I wanted lstat in Windows to traverse mount points by default (but I gave up on this), as it does in Unix, because a mount point behaves like a hard name grafting in a path. This is important for relative symlinks that use ".." components to traverse above their parent directory. The result is different from a directory symlink that targets the same path.

A counter-argument (in favor of winlinks) is that a mount point is still ultimately a name-surrogate reparse point, so, unlike a hard link, its existence doesn't prevent the directory from being deleted. It's left in place as a dangling link if the target is deleted or the device is removed from the system. Trying to follow it fails with ERROR_PATH_NOT_FOUND or ERROR_FILE_NOT_FOUND. 

Also, handling a mount point as a directory by default would require an additional parameter because in some cases we need to be able to open a junction instead of traversing it, such as to implement shutil.rmtree to behave like CMD's `rmdir /s`. 

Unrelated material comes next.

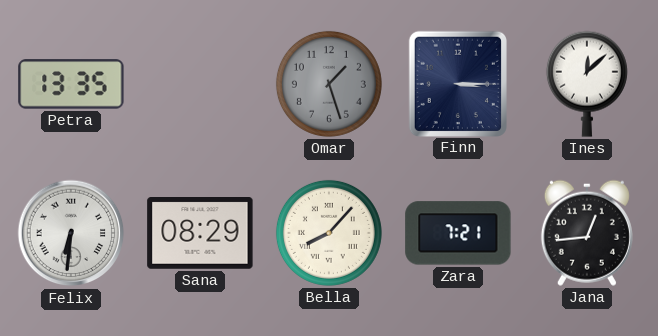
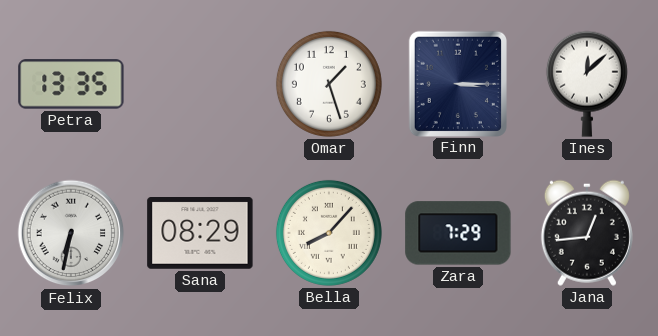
Omar dial: grey -> white
Felix: 6:31 -> 6:32
Zara: 7:21 -> 7:29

Another place identifying a mount point is required, unfortunately, is in realpath(). Ideally we would be able to handle mount points as just directories. The problem is that NT allows a mount point to target a symlink, something that's not allowed in Unix. Traversing the mount point is effectively the same as traversing the symlink. So we have to read the mount-point target, and if it's a symlink, we have to read and evaluate it. (Consequently it seems that getting the real path for a remote path is an intractable problem when mount points are involved. We can only get the final path.)


Even without the addition of a new parameter, we may still want to limit the definition of 'link' in Windows lstat to name-surrogate reparse points, i.e. winlinks. Reparse points that aren't name surrogates don't behave like links. They behave like the file itself, and reparsing may automatically replace the reparse point with the real file. Some of them are even directories that have the directory bit (28) set in the tag value, which means they're allowed to contain other files. (Without the directory tag bit, setting a reparse point on a non-empty directory should fail.)

The counter-argument to changing lstat to only open winlinks is that changing the meaning of 'link' in lstat is too disruptive to existing software that may depend on the old behavior, i.e. opening any reparse point. I think the use cases for opening non-links are rare enough that it's not beyond the pale to change this behavior in 3.8 or 3.9.

> Right, but is that because they deliberately want the junction 
> to be treated like a file? Or because they want it to be treated 
> like the directory is really right there?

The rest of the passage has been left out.